Collection entries
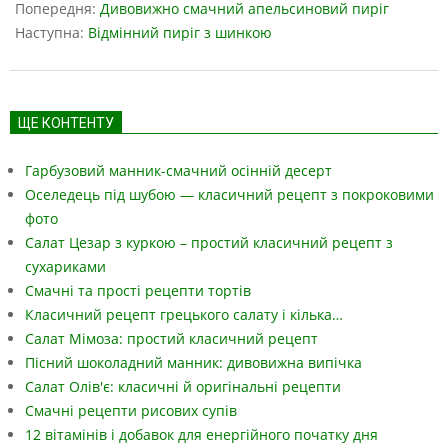
03-
Попередня:
Дивовижно смачний апельсиновий пиріг
29
Наступна:
Відмінний пиріг з шинкою
ЩЕ КОНТЕНТУ
Гарбузовий манник-смачний осінній десерт
Оселедець під шубою — класичний рецепт з покроковими
фото
Салат Цезар з куркою – простий класичний рецепт з
сухариками
Смачні та прості рецепти тортів
Класичний рецепт грецького салату і кілька…
Салат Мімоза: простий класичний рецепт
Пісний шоколадний манник: дивовижна випічка
Салат Олів'є: класичні й оригінальні рецепти
Смачні рецепти рисових супів
12 вітамінів і добавок для енергійного початку дня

## WHAT IS EXPECTED:
Using the records above, write out exactly the lines from the one containing "Салат Мімоза: простий класичний рецепт" through the last, and add nothing.

## SOLUTION:
Салат Мімоза: простий класичний рецепт
Пісний шоколадний манник: дивовижна випічка
Салат Олів'є: класичні й оригінальні рецепти
Смачні рецепти рисових супів
12 вітамінів і добавок для енергійного початку дня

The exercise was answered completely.